▶ EXCERPTED DATA
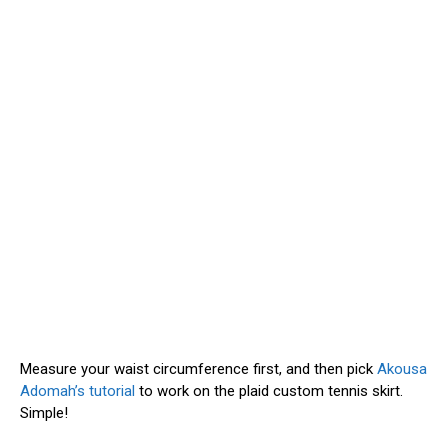
Measure your waist circumference first, and then pick
Akousa
Adomah’s tutorial
to work on the plaid custom tennis skirt.
Simple!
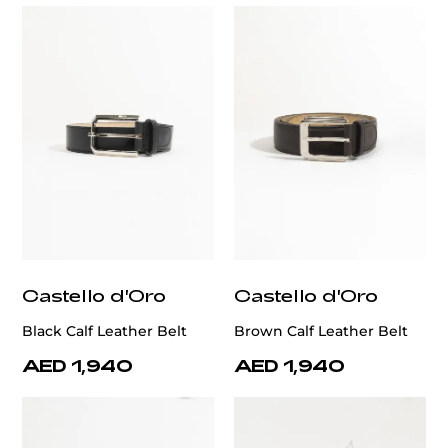
Castello d'Oro
Castello d'Oro
Black Calf Leather Belt
Brown Calf Leather Belt
AED 1,940
AED 1,940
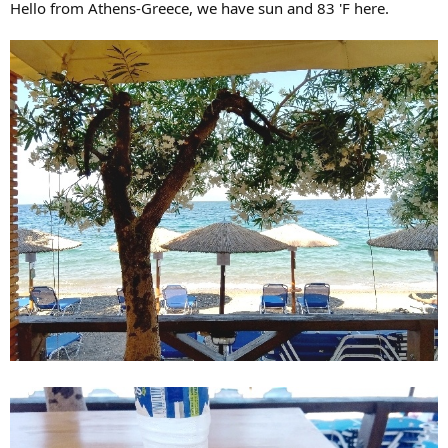
Hello from Athens-Greece, we have sun and 83 'F here.
r
t
e
r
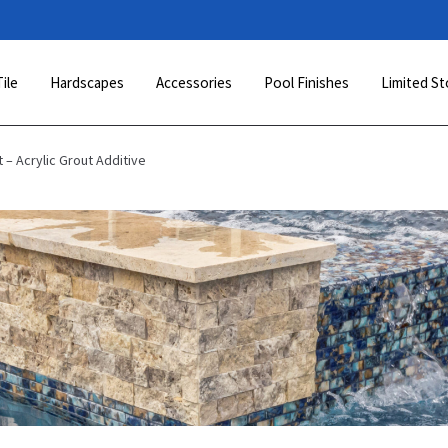
Tile
Hardscapes
Accessories
Pool Finishes
Limited St
 – Acrylic Grout Additive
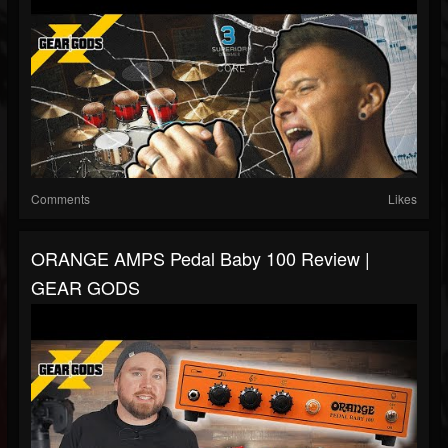
Comments
Likes
ORANGE AMPS Pedal Baby 100 Review |
GEAR GODS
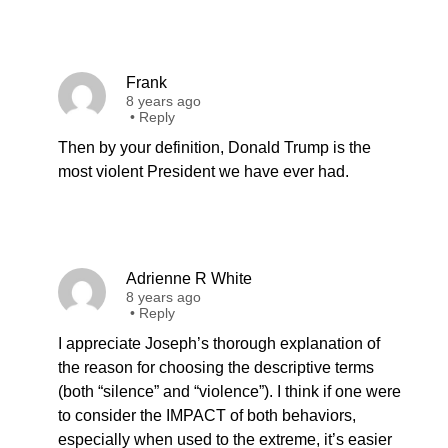
Frank
8 years ago
•
Reply
Then by your definition, Donald Trump is the
most violent President we have ever had.
Adrienne R White
8 years ago
•
Reply
I appreciate Joseph’s thorough explanation of
the reason for choosing the descriptive terms
(both “silence” and “violence”). I think if one were
to consider the IMPACT of both behaviors,
especially when used to the extreme, it’s easier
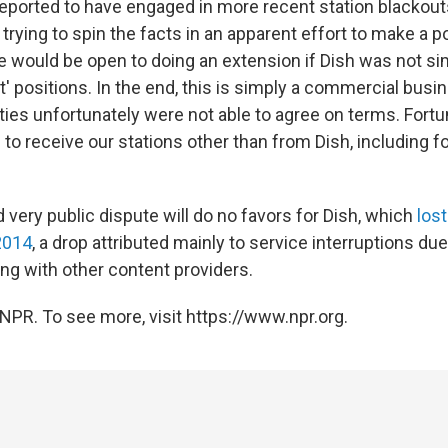
 reported to have engaged in more recent station blackout
trying to spin the facts in an apparent effort to make a pol
We would be open to doing an extension if Dish was not si
e it' positions. In the end, this is simply a commercial bus
ties unfortunately were not able to agree on terms. Fortun
to receive our stations other than from Dish, including fo
 very public dispute will do no favors for Dish, which
los
2014
, a drop attributed mainly to service interruptions du
g with other content providers.
NPR. To see more, visit https://www.npr.org.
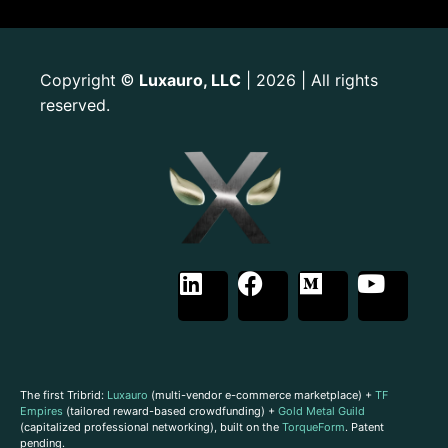
Copyright
Luxauro, LLC
| 2026 | All rights
©
reserved.
The first Tribrid:
Luxauro
(multi-vendor e-commerce marketplace) +
TF
Empires
(tailored reward-based crowdfunding) +
Gold Metal Guild
(capitalized professional networking), built on the
TorqueForm
. Patent
pending.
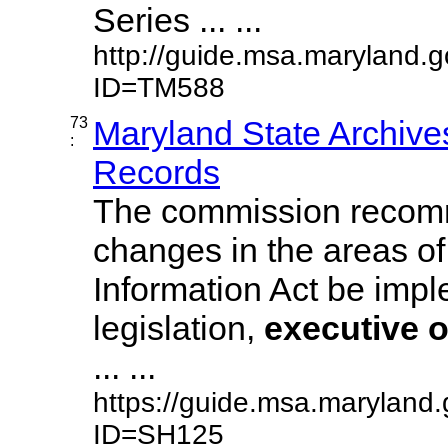
Series ... ...
http://guide.msa.maryland.
ID=TM588
73
Maryland State Archive
:
Records
The commission recom
changes in the areas of
Information Act be imp
legislation,
executive
o
... ...
https://guide.msa.maryland.
ID=SH125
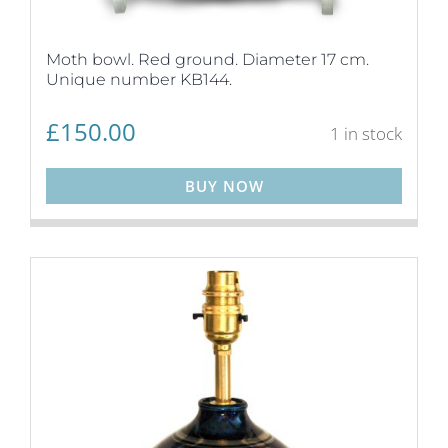
Moth bowl. Red ground. Diameter 17 cm.
Unique number KB144.
£
150.00
1 in stock
BUY NOW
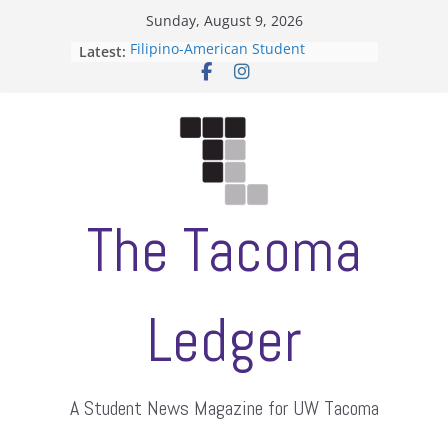
Skip
Sunday, August 9, 2026
to
Filipino-American Student
Latest:
content
Association hosts a talent show
When speech is harassment, who
protects students?
Letter from the editors
Hooding gives graduate students a
moment of their own
ASUWT, Feleke case dismissed
The Tacoma
Ledger
A Student News Magazine for UW Tacoma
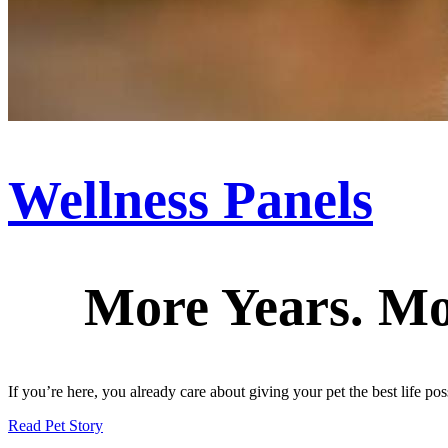
Wellness Panels
More Years. Mo
If you’re here, you already care about giving your pet the best life pos
Read Pet Story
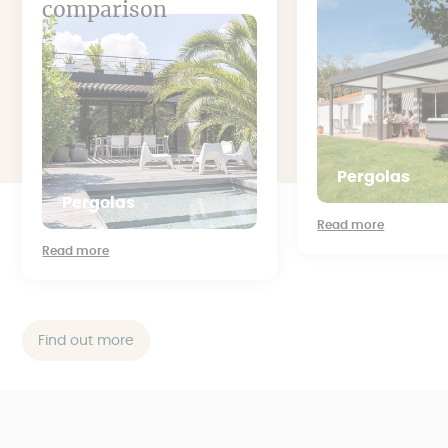
comparison
Pergolas
Pergolas
Read more
Read more
Find out more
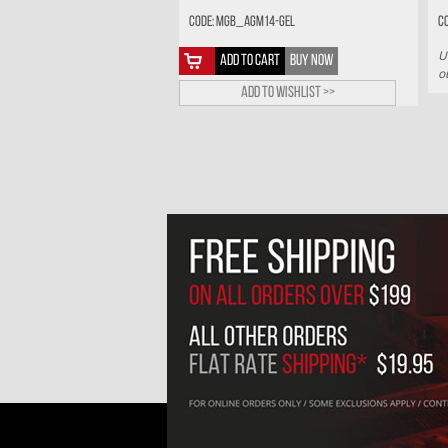
Code: MGB_AGM14-GEL
C
U
ADD TO CART
BUY NOW
o
Add to wishlist >>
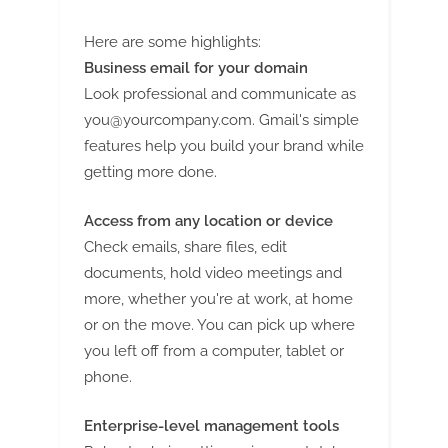
Here are some highlights:
Business email for your domain
Look professional and communicate as
you@yourcompany.com
. Gmail's simple
features help you build your brand while
getting more done.
Access from any location or device
Check emails, share files, edit
documents, hold video meetings and
more, whether you're at work, at home
or on the move. You can pick up where
you left off from a computer, tablet or
phone.
Enterprise-level management tools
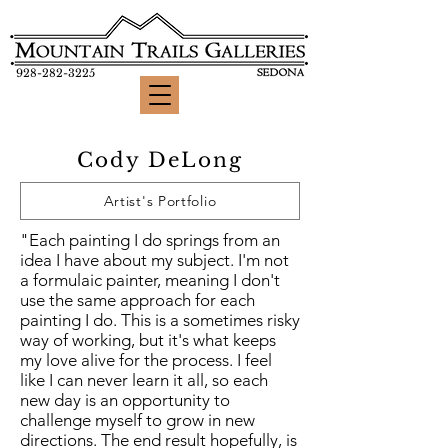
928-282-3225
Cody DeLong
Artist's Portfolio
"Each painting I do springs from an
idea I have about my subject. I'm not
a formulaic painter, meaning I don't
use the same approach for each
painting I do. This is a sometimes risky
way of working, but it's what keeps
my love alive for the process. I feel
like I can never learn it all, so each
new day is an opportunity to
challenge myself to grow in new
directions. The end result hopefully, is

▶ THE PROBLEM
Print exactly the lines above that run from the one with "Information Act be imp" to the one with "A Student News Magazine for UW Tacoma", both included. No pictures.

▶ ANSWER AREA
Information Act be imp
legislation,
executive
o
... ...
https://guide.msa.maryland.
ID=SH125
Moth bowl. Red ground. Diameter 17 cm.
Unique number KB144.
£
150.00
1 in stock
BUY NOW
Skip
Sunday, August 9, 2026
to
Filipino-American Student
Latest:
content
Association hosts a talent show
When speech is harassment, who
protects students?
Letter from the editors
Hooding gives graduate students a
moment of their own
ASUWT, Feleke case dismissed
The Tacoma
Ledger
A Student News Magazine for UW Tacoma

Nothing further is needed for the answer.